Comme les textes précédents, ce roman relève avant tout de la fantasy s’affichant sous les apparats de la science-fiction. L’autrice ne s’embarrasse jamais d’explications aux phénomènes qu’elle décrit. L’important n’est pas là. Il se trouve avant tout chez son héroïne, jeune femme qui, au fil des récits, a subi une succession de métamorphoses. Elle en connaît une dernière ici, tout aussi extrême, et qui vient compliquer davantage encore la quête d’identité qu’elle n’a cessé de poursuivre au fil de ses aventures. Là est tout l’intérêt du personnage, tiraillée sans cesse entre ce qu’elle était et celle(s) qu’elle est devenue, et tentant désespérément de concilier toutes les contradictions qui la composent. Pour le reste, Okorafor évite le côté sirupeux des débuts de la série — même si Binti ne peut s’empêcher de pleurer toutes les douze pages environ — et situe la majeure partie de son récit dans une Afrique où les coutumes ancestrales gardent davantage de poids que les progrès technologiques. À conseiller sans doute à un jeune lectorat plutôt qu’à de vieilles carnes littéraires comme votre serviteur.

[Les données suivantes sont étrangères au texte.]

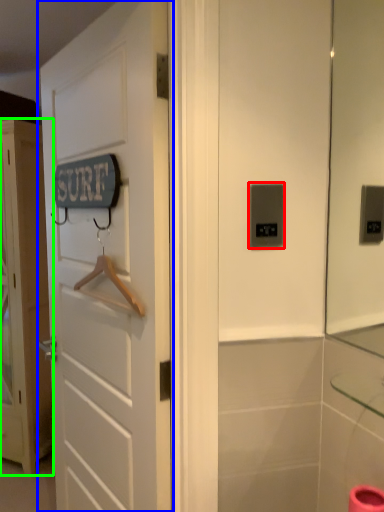 Question: Estimate the real-world distances between objects in this image. Which object is farther from light switch (highlighted by a red box), door (highlighted by a blue box) or door (highlighted by a green box)?

Choices:
 (A) door
 (B) door

Answer: (B) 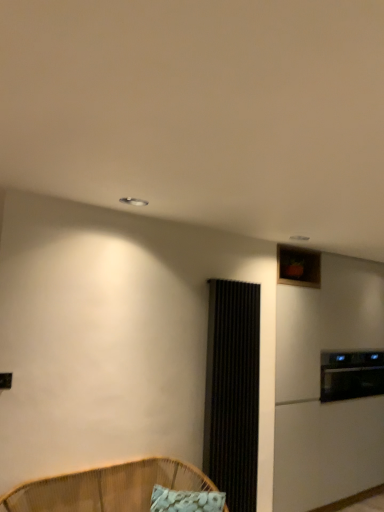 Question: From the image's perspective, is white fabric pillow at lower center below black textured screen door at center-right?

Choices:
 (A) yes
 (B) no

Answer: (A)

Question: Can you confirm if white fabric pillow at lower center is bigger than black textured screen door at center-right?

Choices:
 (A) no
 (B) yes

Answer: (A)

Question: Is white fabric pillow at lower center wider than black textured screen door at center-right?

Choices:
 (A) yes
 (B) no

Answer: (A)

Question: Could you tell me if white fabric pillow at lower center is turned towards black textured screen door at center-right?

Choices:
 (A) yes
 (B) no

Answer: (B)

Question: From the image's perspective, is white fabric pillow at lower center above black textured screen door at center-right?

Choices:
 (A) yes
 (B) no

Answer: (B)

Question: Are white fabric pillow at lower center and black textured screen door at center-right making contact?

Choices:
 (A) no
 (B) yes

Answer: (A)

Question: Can you confirm if woven bamboo chair at lower left is positioned to the left of white fabric pillow at lower center?

Choices:
 (A) yes
 (B) no

Answer: (A)

Question: Is woven bamboo chair at lower left looking in the opposite direction of white fabric pillow at lower center?

Choices:
 (A) yes
 (B) no

Answer: (A)

Question: Is woven bamboo chair at lower left located outside white fabric pillow at lower center?

Choices:
 (A) no
 (B) yes

Answer: (B)

Question: Can you confirm if woven bamboo chair at lower left is smaller than white fabric pillow at lower center?

Choices:
 (A) yes
 (B) no

Answer: (B)

Question: Does woven bamboo chair at lower left come behind white fabric pillow at lower center?

Choices:
 (A) no
 (B) yes

Answer: (A)

Question: Is woven bamboo chair at lower left at the right side of white fabric pillow at lower center?

Choices:
 (A) no
 (B) yes

Answer: (A)

Question: From the image's perspective, is black textured screen door at center-right over woven bamboo chair at lower left?

Choices:
 (A) yes
 (B) no

Answer: (A)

En parallèle, ActuSF publie La Fille aux mains magiques, texte qui n’existait jusqu’à présent en France que sous forme de podcast, réalisé par le site Coliopod.com. Cette édition reprend la très bonne traduction réalisée par Cécile Duquenne pour l’occasion. Il s’agit ici d’une version illustrée par Zariel (qui a également signé les couvertures de Binti), choix d’autant plus pertinent que le dessin est au cœur de cette nouvelle. Fille unique d’une famille pauvre et peu aimante, Chidera voit sa vie changer lorsqu’elle fait une rencontre qu’on qualifiera de magique dans un coin de forêt. Elle se découvre alors un talent de dessinatrice qui va changer non seulement sa vie, mais également celle de ses proches, et au-delà.
Par sa narration et son propos, on qualifiera volontiers La Fille aux mains magiques de conte. Nnedi Okorafor porte un regard extrêmement bienveillant sur son héroïne et l’accompagne dans sa découverte de son don et la manière dont il transforme le regard que les autres portent sur elle. Sans mièvrerie, elle signe un texte touchant, élégant et drôle. Le résultat est d’autant plus réussi que les illustrations de Zariel qui accompagnent la nouvelle sont superbes, évoluant au fil du récit et de la maîtrise de nouvelles techniques par son héroïne. Au final, on obtient un objet de toute beauté, tant du point de vue graphique que littéraire.